Denied viable opportunities for work, hijras are forced to resort to begging or demanding goodwill funds during marriage or birth celebrations. That way of life has been part of several regional Indian cultures, where blessings of a hijra were considered a good omen. But as these traditions erode, many hijras have had to survive as street beggars or sex workers. In both cases, police slap them with fines, jail them, sometimes physically or sexually abuse them.
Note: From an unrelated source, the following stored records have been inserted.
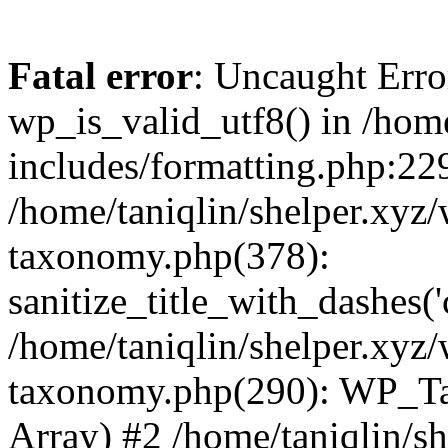
Fatal error
: Uncaught Erro
wp_is_valid_utf8() in /home
includes/formatting.php:229
/home/taniqlin/shelper.xyz/
taxonomy.php(378):
sanitize_title_with_dashes(
/home/taniqlin/shelper.xyz/
taxonomy.php(290): WP_Ta
Array) #2 /home/taniqlin/s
In India's vibrant civil society, a growing number of NGOs support the sexually – as well as politically and economically – disenfranchised. A crisis intervention team from the Bangalore-based organisation Sangama, which works to protect and advance the rights of sexual minorities, arrived at the police station to help. The group is trained to assist hijras in fending off barrages of minor charges. But this time, the police jailed the five members of the crisis intervention team as well, beating and sexually abusing some of them.
The situation escalated after about 150 activists from a wide range of social movements – lesbian and gay, hijras, feminists, trade union leaders, Dalit activists – gathered outside the station for a peaceful protest. The police invited six of them into the station, ostensibly for a dialogue, then arrested them. Two women among them were sexually assaulted, one of them kicked and beaten by a police inspector when she demanded he not touch her breasts. However, none of the six were charged.
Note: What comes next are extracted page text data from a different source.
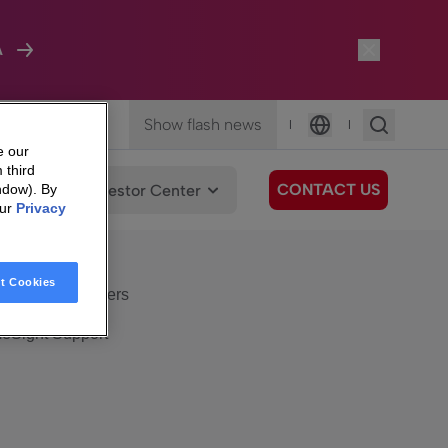
A
Show flash news
|
|
Language
e our
 third
CONTACT US
We Care
Investor Center
ndow). By
our
Privacy
eSight
Surfboard
e Care
t Cookies
eSight Customers
eSight Support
The press reported – and police confirmed to the activists they arrested – that this was the start of a drive by local authorities to contain what they called the "eunuch menace", citing public complaints against hijras as justification. A police official told one jailed activist who demanded an end to the violence and the human rights abuses: "Yes, this is human rights violations, so what? Stop us if you can."
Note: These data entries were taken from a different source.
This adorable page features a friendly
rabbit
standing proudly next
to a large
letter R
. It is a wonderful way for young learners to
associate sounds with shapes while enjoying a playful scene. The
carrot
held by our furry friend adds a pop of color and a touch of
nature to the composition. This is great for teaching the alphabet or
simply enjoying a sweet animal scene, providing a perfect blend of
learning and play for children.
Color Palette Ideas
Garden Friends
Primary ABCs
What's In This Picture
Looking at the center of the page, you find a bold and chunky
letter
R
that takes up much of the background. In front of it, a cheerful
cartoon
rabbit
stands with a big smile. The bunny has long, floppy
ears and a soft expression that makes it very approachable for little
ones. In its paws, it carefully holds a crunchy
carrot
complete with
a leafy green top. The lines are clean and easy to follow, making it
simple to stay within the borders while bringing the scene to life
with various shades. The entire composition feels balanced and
The poor and disempowered are no "menace". But prejudice is. Indian democracy is still riven, and endangered, by deep divisions. These shocking arrests show how people whose bodies and sexualities put them beyond the pale of social norms are effectively without rights in the eyes of the police.
The violence also shows, though, how anyone who defends sexual rights can also become a target of abuse, arrest, and, in some cases, sexual violence.
The High Court in Delhi is in the last stages of deciding a challenge to Section 377 of the Indian Penal Code. This law, a British colonial invention, criminalises "carnal intercourse against the order of nature". Human rights activists want it reinterpreted to end the criminalisation of adult, consensual homosexual conduct.